Mas o principal problema para vários especialistas ouvidos pelo PÚBLICO e que pediram para não serem identificados é o de que se está a desperdiçar uma oportunidade de promover bons hábitos alimentares que, a crer na experiência de alguns municípios, tem apresentado resultados positivos.

Por exemplo, em Matosinhos, o RFE corre sobre rodas. A câmara até alargou o programa às crianças do pré-escolar e a experiência foi considerada um exemplo de boas práticas pelo Ministério da Educação. Em Vila Nova de Gaia, este programa tem também beneficiado quase 10 mil crianças por ano. 

Para os municípios mais pequenos, o complexo esquema de adesão é, porém, mais difícil de cumprir. E há também autarquias de grande dimensão que preferem não se candidatar, por considerarem que os benefícios não suplantam a carga de trabalho.
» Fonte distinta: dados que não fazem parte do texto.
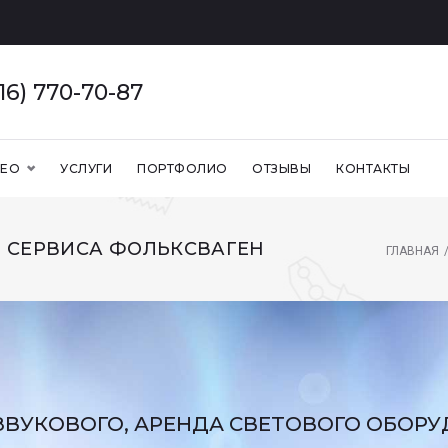
916) 770-70-87
ДЕО
УСЛУГИ
ПОРТФОЛИО
ОТЗЫВЫ
КОНТАКТЫ
 СЕРВИСА ФОЛЬКСВАГЕН
ГЛАВНАЯ
ЗВУКОВОГО, АРЕНДА СВЕТОВОГО ОБОР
É o exemplo de Lisboa, onde a câmara optou por não aderir, porque o RFE é “extremamente burocrático e com enormes custos operacionais”. A coordenação da Equipa de Missão para as Refeições Escolares explicou, por escrito, que o programa implica que “os municípios vão buscar a fruta em datas pré-determinadas, distribuam e depois devolvam o excedente não consumido”. Os benefícios, conclui, “seriam poucos perante as dificuldades na sua implementação”. Mas garante que dá fruta ao lanche às crianças nas escolas, pagas com o orçamento da autarquia.